I knew he was looking at me, but I kept my eyes straight ahead and made no response.

“But I still don’t really get it, Kath,” he said eventually. “Even if what Ruth says is right, and I don’t think it is, why are you looking through old porn mags for your possibles? Why would your model have to be one of those girls?”

I shrugged, still not looking at him. “I don’t claim it makes sense. It’s just something I do.” There were tears filling my eyes now and I tried to hide them from Tommy. But my voice wobbled as I said: “If it annoys you so much, I won’t do it any more.”

I don’t know if Tommy saw the tears. In any case, I’d got them under control by the time he came close to me and gave my shoulders a squeeze. This was something he’d done before from time to time, it wasn’t anything special or new. But somehow I did feel better and gave a little laugh. He let go of me then, but we stayed almost touching, side by side again, our backs to the car.

“Okay, there’s no sense in it,” I said. “But we all do it, don’t we? We all wonder about our model. After all, that’s why we came out here today. We all do it.”

“Kath, you know, don’t you, I haven’t told anyone. About that time in the boiler hut. Not Ruth, not anyone. But I just don’t get it. I don’t get what it’s about.”

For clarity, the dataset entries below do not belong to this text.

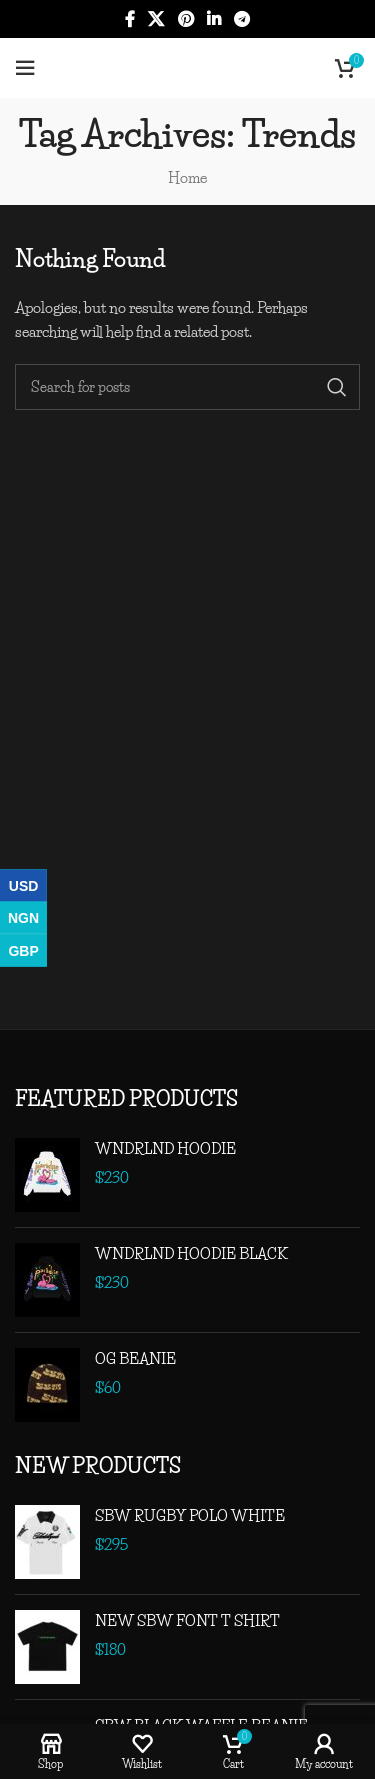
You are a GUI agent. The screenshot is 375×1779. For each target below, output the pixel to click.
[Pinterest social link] (185, 19)
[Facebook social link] (129, 19)
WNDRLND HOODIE (165, 1148)
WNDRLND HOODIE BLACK (191, 1253)
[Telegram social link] (241, 19)
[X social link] (156, 19)
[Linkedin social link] (213, 19)
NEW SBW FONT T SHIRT (187, 1620)
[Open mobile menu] (25, 68)
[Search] (187, 387)
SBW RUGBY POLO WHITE (190, 1515)
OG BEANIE (135, 1358)
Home (187, 177)
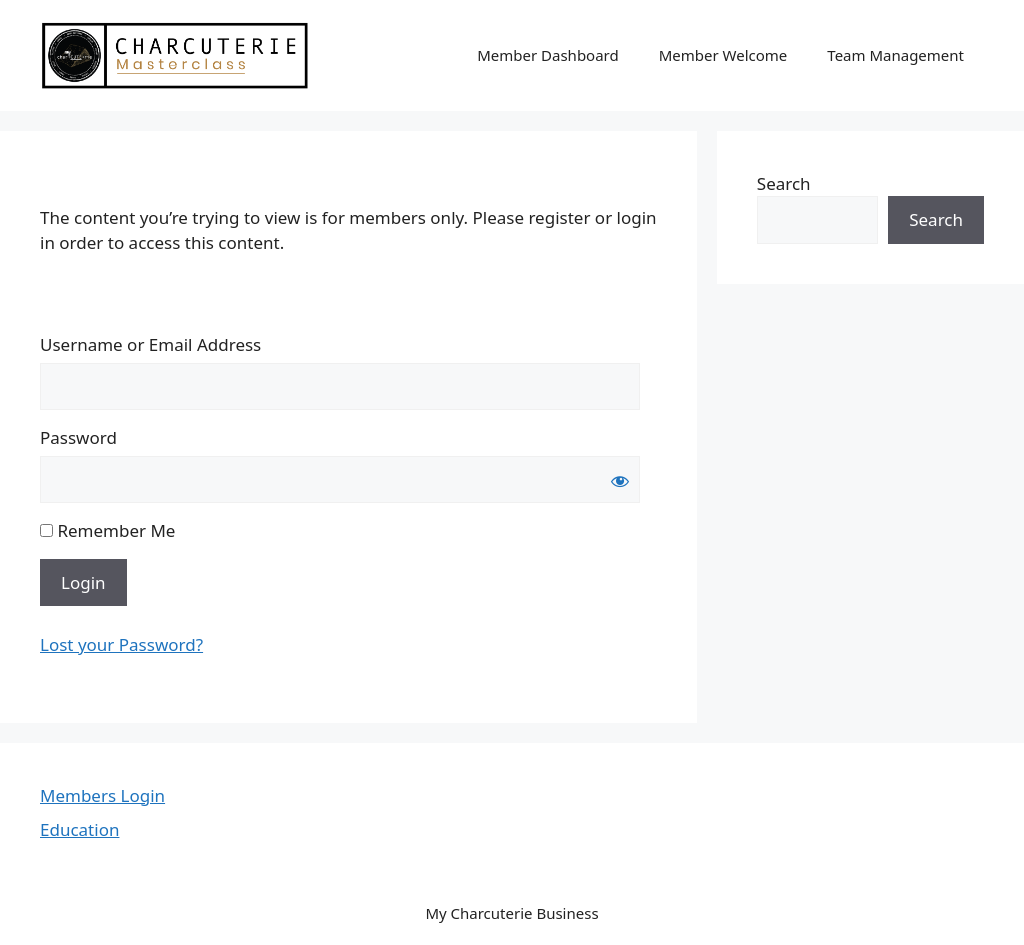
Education (79, 829)
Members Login (102, 795)
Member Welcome (723, 55)
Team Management (895, 55)
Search (784, 183)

“All right, Tommy. I’ll tell you. It may not make any more sense after you’ve heard it, but you can hear it anyway. It’s just that sometimes, every now and again, I get these really strong feelings when I want to have sex. Sometimes it just comes over me and for an hour or two it’s scary. For all I know, I could end up doing it with old Keffers, it’s that bad. That’s why… that’s the only reason I did it with Hughie. And with Oliver. It didn’t mean anything deep down. I don’t even like them much. I don’t know what it is, and afterwards, when it’s passed over, it’s just scary. That’s why I started thinking, well, it has to come from somewhere. It must be to do with the way I am.” I stopped, but when Tommy didn’t say anything, I went on: “So I thought if I find her picture, in one of those magazines, it’ll at least explain it. I wouldn’t want to go and find her or anything. It would just, you know, kind of explain why I am the way I am.”

“I get it too sometimes,” said Tommy. “When I really feel like doing it. I reckon everyone does, if they’re honest. I don’t think there’s anything different about you, Kath. In fact, I get like that quite a lot…” He broke off and laughed, but I didn’t laugh with him.

“What I’m talking about’s different,” I said. “I’ve watched other people. They get in the mood for it, but that doesn’t make them do things. They never do things like I’ve done, going with people like that Hughie…”

I might have started crying again, because I felt Tommy’s arm going back around my shoulders. Upset as I was, I remained conscious of where we were, and I made a kind of check in my mind that if Ruth and the others came up the street, even if they saw us at that moment, there’d be no room for misunderstanding. We were still side by side, leaning against the car, and they’d see I was upset about something and Tommy was just comforting me. Then I heard him say:

“I don’t think it’s necessarily a bad thing. Once you find someone, Kath, someone you really want to be with, then it could be really good. Remember what the guardians used to tell us? If it’s with the right person, it makes you feel really good.”

I made a movement with my shoulder to get Tommy’s arm off me, then took a deep breath. “Let’s forget it. Anyway, I’ve got much better at controlling these moods when they come on. So let’s just forget it.”